Why Don’t They Clarify?
- 10.21.2009 - 11:20 AMJeffrey Goldberg, not a neocon conspirator last time I checked, is asking some good questions about J Street. For example, why hasn’t the “pro-Israel” group denounced Stephen Walt, who endorsed the group’s bona fides? Goldberg thinks it’s important ”to send a clear signal that it disapproves of the work of one of America’s leading Jew-baiters.” Well, that is if they do disapprove of his work. (Seems like Walt’s crusade against the “Israel lobby” pretty much matches up with J Street’s agenda. That might explain it.)
Goldberg also, via a reader, asks why J Street thinks it knows more about what is good for Israel than the Israeli government and electorate. (”It seems ridiculous to me that a group with positions farther to the left than Meretz could position itself as lobbying on behalf of us. From an Israeli perspective, this whole J-Street episode has been insulting, upsetting, and very confusing.”)
Goldberg is hinting at the core issue regarding J Street: Is it really pro-Israel? Well, it doesn’t act like it. Its mission was to provide an alternative to and oppose AIPAC at every turn. The latter’s goal is to promote a robust relationship between the U.S. and Israel and to foster American support for the defense of Israel. To declare yourself against that mission pretty much gives up the game.
Moreover, by declaring that it knows better than Israel, J Street seeks to infantilize the state, to assert that Israel is unable to discern its own interests. Unlike any other state, Israel is declared incompetent to control its own destiny. That’s an odd definition of “pro-Israel.”
And it’s even odder, of course, to invite radical Israel haters and a 9-11 truther to a confab and remain mute while an Israel basher like Mary Robinson get the nation’s top civilian prize or the Goldstone Report embroils the UN in another effort to undermine Israel’s right of self-defense.

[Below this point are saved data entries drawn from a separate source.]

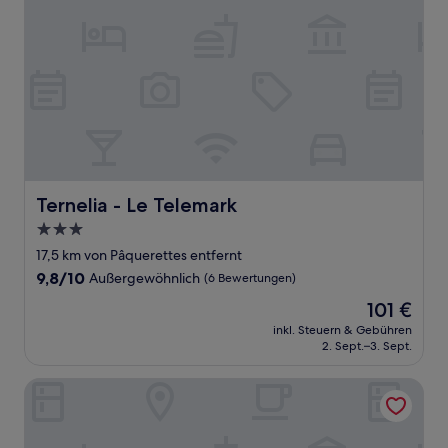
Ternelia - Le Telemark
Ternelia - Le Telemark
3.0-
Sterne-
17,5 km von Pâquerettes entfernt
Unterkunft
9.8
9,8/10
Außergewöhnlich
(6 Bewertungen)
von
Der
101 €
10,
Preis
Außergewöhnlich,
inkl. Steuern & Gebühren
beträgt
2. Sept.–3. Sept.
(6
101 €
Bewertungen)
Victoria Lodge, Friendly Hotel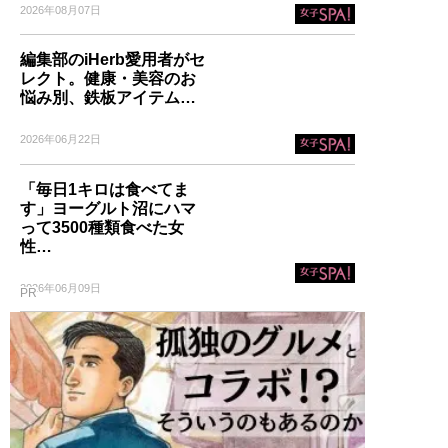
2026年08月07日
編集部のiHerb愛用者がセ
レクト。健康・美容のお
悩み別、鉄板アイテム…
2026年06月22日
「毎日1キロは食べてま
す」ヨーグルト沼にハマ
って3500種類食べた女
性…
2026年06月09日
PR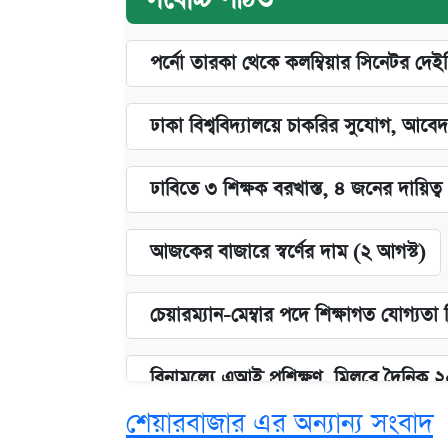
পর্নো তারকা থেকে কলম্বিয়ার সিনেটর দেই
ঢাকা বিশ্ববিদ্যালয়ে চাকরির সুযোগ, আবেদ
ঢাবিতে ৩ শিক্ষক বরখাস্ত, ৪ জনের দায়িত্ব 
আজকের বাজারে স্বর্ণের দাম (২ আগস্ট)
চেয়ারম্যান-মেম্বার পদে শিক্ষাগত যোগ্যতা
বিনামূল্যে এআই প্রশিক্ষণ, মিলবে দৈনিক 
শেয়ারবাজার এর অন্যান্য সংবাদ
ঢাবির সূর্যসেন হলে সমকামিতার অভিযো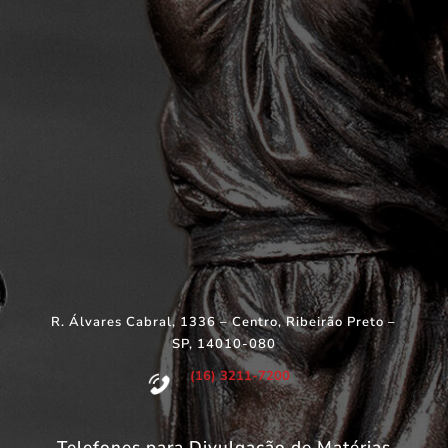
R. Álvares Cabral, 1336 – Centro, Ribeirão Preto –
SP, 14010-080
(16) 3211-7200
Telefones para Divulgação de Matérias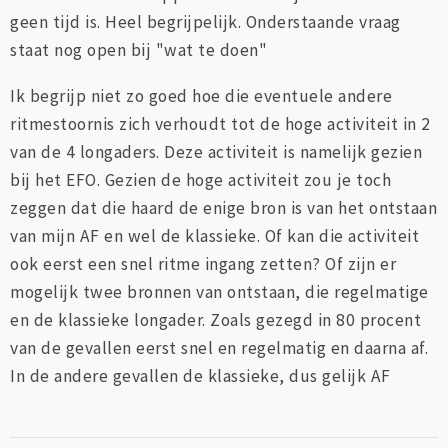
geen tijd is. Heel begrijpelijk. Onderstaande vraag
staat nog open bij "wat te doen"
Ik begrijp niet zo goed hoe die eventuele andere
ritmestoornis zich verhoudt tot de hoge activiteit in 2
van de 4 longaders. Deze activiteit is namelijk gezien
bij het EFO. Gezien de hoge activiteit zou je toch
zeggen dat die haard de enige bron is van het ontstaan
van mijn AF en wel de klassieke. Of kan die activiteit
ook eerst een snel ritme ingang zetten? Of zijn er
mogelijk twee bronnen van ontstaan, die regelmatige
en de klassieke longader. Zoals gezegd in 80 procent
van de gevallen eerst snel en regelmatig en daarna af.
In de andere gevallen de klassieke, dus gelijk AF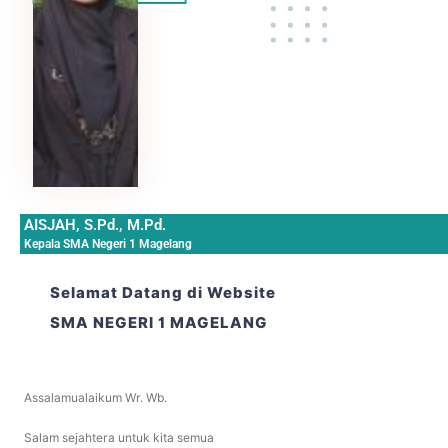
AISJAH, S.Pd., M.Pd.
Kepala SMA Negeri 1 Magelang
Selamat Datang di Website
SMA NEGERI 1 MAGELANG
Assalamualaikum Wr. Wb.
Salam sejahtera untuk kita semua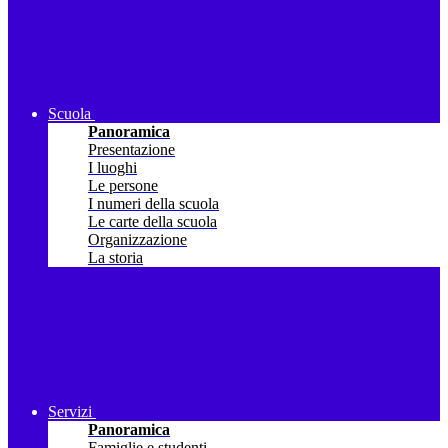
Scuola
Panoramica
Presentazione
I luoghi
Le persone
I numeri della scuola
Le carte della scuola
Organizzazione
La storia
Servizi
Panoramica
Famiglie e studenti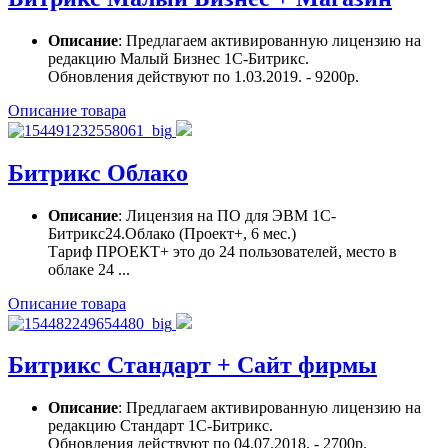
Описание
: Предлагаем активированную лицензию на
редакцию Малый Бизнес 1С-Битрикс.
Обновления действуют по 1.03.2019. - 9200р.
Описание товара
Битрикс Облако
Описание
: Лицензия на ПО для ЭВМ 1С-
Битрикс24.Облако (Проект+, 6 мес.)
Тариф ПРОЕКТ+ это до 24 пользователей, место в
облаке 24 ...
Описание товара
Битрикс Стандарт + Сайт фирмы
Описание
: Предлагаем активированную лицензию на
редакцию Стандарт 1С-Битрикс.
Обновления действуют по 04.07.2018. - 2700р.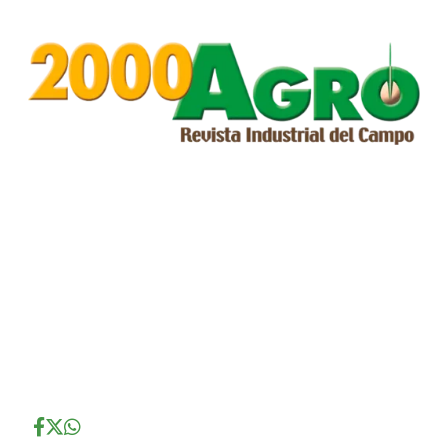
...
...
...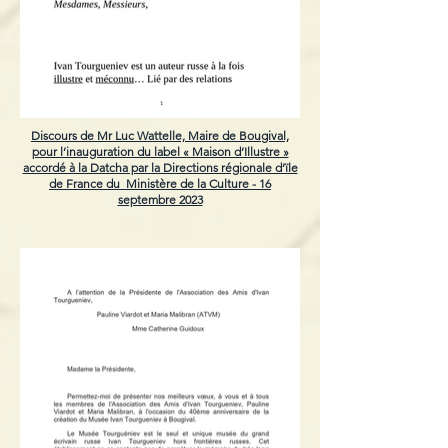
Discours de Mr Luc Wattelle, Maire de Bougival,
pour l’inauguration du label « Maison d’Illustre »
accordé à la Datcha par la Directions régionale d’ïle
de France du Ministère de la Culture - 16
septembre 2023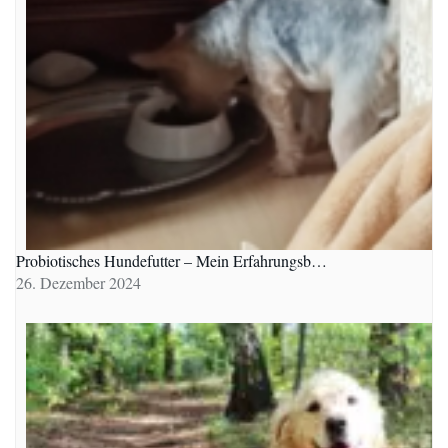
Probiotisches Hundefutter – Mein Erfahrungsb…
26. Dezember 2024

The most logical conclusion is that J Street wants to change the definition of what it is to be “pro-Israel,” to make the goal a hamstrung and tamed Israel, to distance the U.S. from Israel, and to exert such pressure on Israel that it has no choice but to retreat to borders and rules of engagement that threaten its very existence. In other words, “pro-Israel” becomes indistinguishable from “pro-Palestinian.” But it sounds so much better – and you snooker a lot more congressmen into “hosting” your event — if you say you’re “pro-Israel,” right?